The first feature from director Satoko Yokohama, Bare Essence of Life finds at its centre Yojin (Kenichi Matsuyama), a young man who lives in a small town in the north of Japan and helps his grandmother grow and sell vegetables. Somewhat mentally disabled, Yojin is a free spirit, only partially independent and prone to flights of fantasy. One day, young kindergarten teacher Machiko (Kumiko Aso) moves to the town from Tokyo to escape the memories of her dead boyfriend. She catches Yojin's eye, and through an odd event, he finds a way to control his impulses and forge a connection to her. But his choice may have surprising results.
Kenichi Matsuyama, who is also at the festival this year in Kamui, and who I saw last year in Detroit Metal City, is a versatile actor who brings both comedy and drama to the role of Yojin. It's always difficult playing a character that is mentally challenged without resorting to a series of tics or over-the-top antics, but Matusyama does a good job of it. While the story can be somewhat surreal in places, it never strays far from the core story of a young man who can't help but affect those around him and who helps Machiko to move past the tragedies in her life. Bare Essence of Life is a quite competent feature directorial and writing debut by Satoko Yokohama.
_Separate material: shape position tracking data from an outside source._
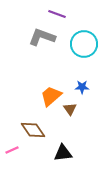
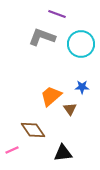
cyan circle: moved 3 px left
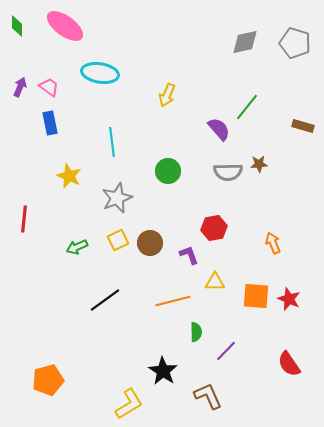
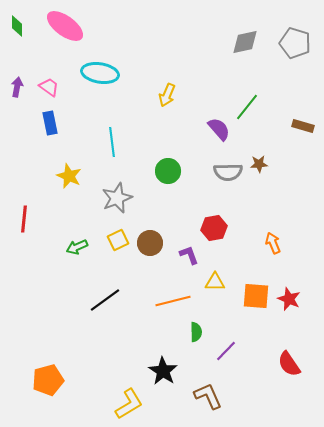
purple arrow: moved 3 px left; rotated 12 degrees counterclockwise
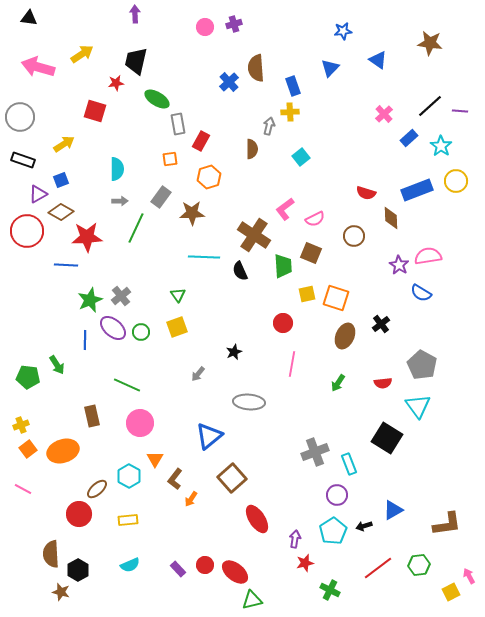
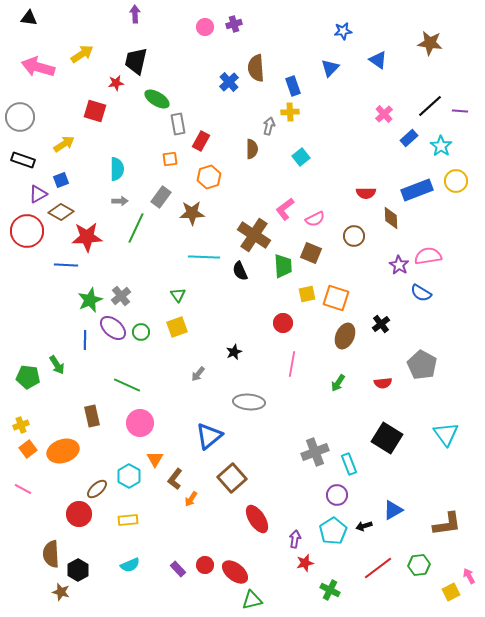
red semicircle at (366, 193): rotated 18 degrees counterclockwise
cyan triangle at (418, 406): moved 28 px right, 28 px down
Yokohama did a Q&A after the screening:
- Yokohama was born and raised in the Aomori prefecture where the film is set. Aomori is the northernmost prefecture on the island of Honshu.
- One of the houses in the film is actually Yokohama's grandmother's house.
- She doesn't think it's just Japanese people, but maybe many people around the world struggle with holding themselves in, and having to endure the social repression they live in. She wanted to create a film where people were completely freed from that, that they were liberated from having to hold anything in, where they could be free and open.
- She was aware of the fact that we're all different in form and shape and that you don't agree with or deny the difference, it's about holding it or acknowledging it and there can be friction there.
- Everyone has a different idea of what the bare essence of life is to them, but for her, she always wants to be living in a way where she is thinking what is it that she needs, what is that she wants most now.
- The biggest influence on her is manga author Kazuo Umezu. She remembers hearing a discussion with him in which he was asked what horror was, and his comment was that modern people don't fear anymore or live in a state of fear in many countries, so they aren't stimulated and aren't using their heads in the way they used to. Without that kind of stimulation, people will not continue to evolve. That theme was very much at the base of what she made.
- Kenichi Matsuyama was 23 when he shot this film. He had already been featured in such films as L: Change the World and Detroit Metal City as lead characters. In both of those cases he played a very enigmatic, powerful character, whereas in this one he plays an ordinary man, so she wasn't sure how he would go about doing that. She looked forward to working with him, but she was kind of unsure or frightened about if it would work or not. In the end, she found he was incredibly sensitive, honest, straightforward, really just an easy person to work with. She didn't need to do a lot with him, he just seemed to take on the role and become that himself. He's a quite amazing actor and looks forward where his career goes from here.
- None of the people in the film are friends from the time she lived in Aomori. Kenichi Matsuyama was born and raised in Aomori. The children in the kindergarten were not professional actors and did not having previous acting experience. They just collected up local children through an audition. One local actor was the woman who had a vegetable fight with Yojin.
Spoilers below:
- That's not a real brain at the end of the film. It was made with a kind of pudding and gelatin, molded into the shape of a brain, and bears love sweet things like that.